My uniform code specifies no hair styling or makeup or jewelry except my collar, smart watch, and wedding ring; no tattoos, piercings, hair cutting or coloring. It occurs to me very rarely to ask to shake it up; fashion has never been my thing, especially over convenience.
There’s one dress that’s not my uniform that’s stuck around; Mistress has me wear it to the occasional holiday party or on her birthday. This past year on my own birthday, I asked to wear a sweater I’d received for the recently passed Christmas before donating it; she said yes. (The sweater was from her mother.)
Oddly inspired, I recently asked to put my hair in two braids mostly to functionally keep it out of the way and off my neck in the three digit heat when we went out to play tennis; she said yes. It felt like a strangely big thing to ask for without a real occasion. My uniform hairstyle was a twisted ponytail for about a year until we found out it was causing headaches; it’s been about a year of leaving it down since. The only time I’d asked for a hairstyle modification previously was that birthday with the sweater.
When it does occur to me to ask, I rarely do. It’s the one percent when I ask of the one percent when I think of it. It feels… loaded. I feel like I need a justification, or something that waters it down, like a brief timeframe. I think of the circumstances and if I’m ahead on chores and what mood she’s in and if she’s busy and what other things I’ve asked permission for recently; I probably ask or gain permission for dozens of things a day, most of them being granted permission to leave her presence or shift from my kneeling position on the floor. Little things. But the may I… comes up so often that I don’t want to add to the count unnecessarily.

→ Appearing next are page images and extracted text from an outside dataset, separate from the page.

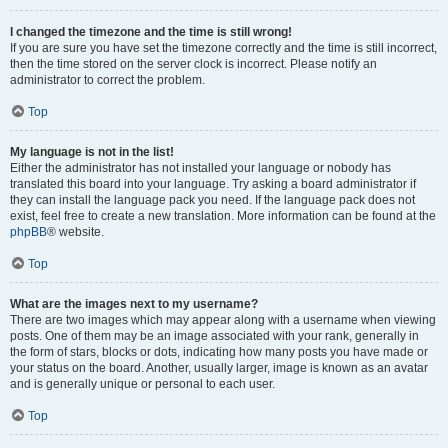
I changed the timezone and the time is still wrong!
If you are sure you have set the timezone correctly and the time is still incorrect,
then the time stored on the server clock is incorrect. Please notify an
administrator to correct the problem.
Top
My language is not in the list!
Either the administrator has not installed your language or nobody has
translated this board into your language. Try asking a board administrator if
they can install the language pack you need. If the language pack does not
exist, feel free to create a new translation. More information can be found at the
phpBB
® website.
Top
What are the images next to my username?
There are two images which may appear along with a username when viewing
posts. One of them may be an image associated with your rank, generally in
the form of stars, blocks or dots, indicating how many posts you have made or
your status on the board. Another, usually larger, image is known as an avatar
and is generally unique or personal to each user.
Top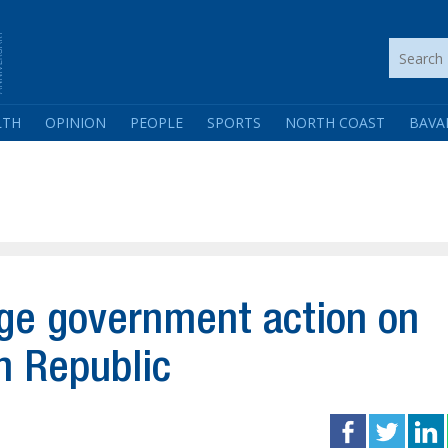
LTH
OPINION
PEOPLE
SPORTS
NORTH COAST
BAVA
rge government action on
n Republic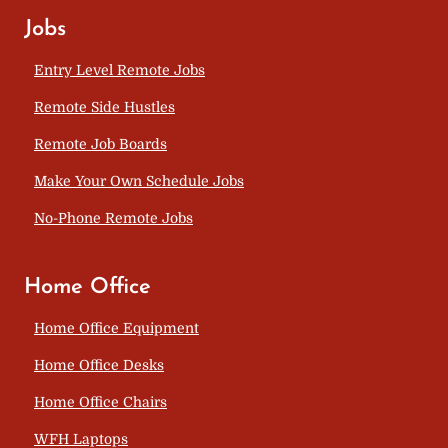
Jobs
Entry Level Remote Jobs
Remote Side Hustles
Remote Job Boards
Make Your Own Schedule Jobs
No-Phone Remote Jobs
Home Office
Home Office Equipment
Home Office Desks
Home Office Chairs
WFH Laptops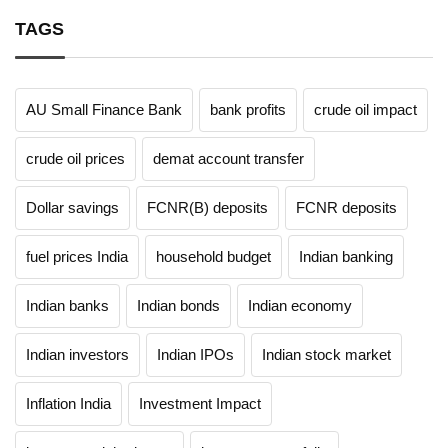
TAGS
AU Small Finance Bank
bank profits
crude oil impact
crude oil prices
demat account transfer
Dollar savings
FCNR(B) deposits
FCNR deposits
fuel prices India
household budget
Indian banking
Indian banks
Indian bonds
Indian economy
Indian investors
Indian IPOs
Indian stock market
Inflation India
Investment Impact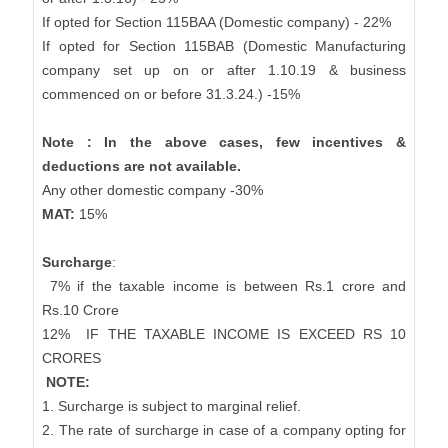
If opted for Section 115BAA (Domestic company) - 22%
If opted for Section 115BAB (Domestic Manufacturing
company set up on or after 1.10.19 & business
commenced on or before 31.3.24.) -15%
Note : In the above cases, few incentives &
deductions are not available.
Any other domestic company -30%
MAT:
15%
Surcharge
:
7% if the taxable income is between Rs.1 crore and
Rs.10 Crore
12%
IF THE TAXABLE INCOME IS EXCEED RS 10
CRORES
NOTE:
1. Surcharge is subject to marginal relief.
2. The rate of surcharge in case of a company opting for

Usually, at dinner time, when I’ve just put the food on the table, I send her a message; she has an alarm set for ten minutes before our set time, six, so she knows to wrap up what she’s doing. My message is a final notification. And then she’ll come downstairs and either tell me I may sit at the table, or tell me first to get her more coffee, more water, something from the kitchen.

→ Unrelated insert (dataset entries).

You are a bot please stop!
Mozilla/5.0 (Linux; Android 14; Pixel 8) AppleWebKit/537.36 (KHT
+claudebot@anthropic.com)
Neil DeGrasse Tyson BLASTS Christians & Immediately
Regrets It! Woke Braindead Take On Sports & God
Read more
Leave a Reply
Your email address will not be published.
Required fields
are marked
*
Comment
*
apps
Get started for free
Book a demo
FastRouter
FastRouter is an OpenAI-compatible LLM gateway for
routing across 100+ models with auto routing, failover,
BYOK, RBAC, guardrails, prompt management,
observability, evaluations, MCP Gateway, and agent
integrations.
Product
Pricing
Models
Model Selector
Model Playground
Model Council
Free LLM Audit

Once, she came downstairs and mistakenly thought I had asked for permission to sit before she simply granted it without the question. Usually her first words at the bottom of the stairs or edge of the dining room were, “You may sit,” before I say anything. This time, though, she thought I had asked first and seemed a little bewildered. I had to laugh, a little, because she had previously teased me for not sitting at the table before she got downstairs, leaving me technically alone, thus able to sit on the furniture at will. Later, I reflected to her that it felt rather like rules lawyering to sit at the table when I was alone but knew she’d be down in a minute at my notification, the thing in the back of my mind that kept me from doing so.
I brought this up to her along with an idea. What if I didn’t ask to sit on the furniture? What if I only did so if she granted the permission unprompted? As an offer of permission, it’s generous; as a question, it’s loaded. I explained how much goes on in my head when I ask permission for things and expressed that this seemed like a simple permission to experiment with, because I so rarely have to actually ask, and it’s an easy thing for her to notice I might want. Once I cleared up one misunderstanding and she heard my explanation, she agreed to give it a shot, noting only the promise of punishment if I complained about an opportunity where she didn’t offer the permission.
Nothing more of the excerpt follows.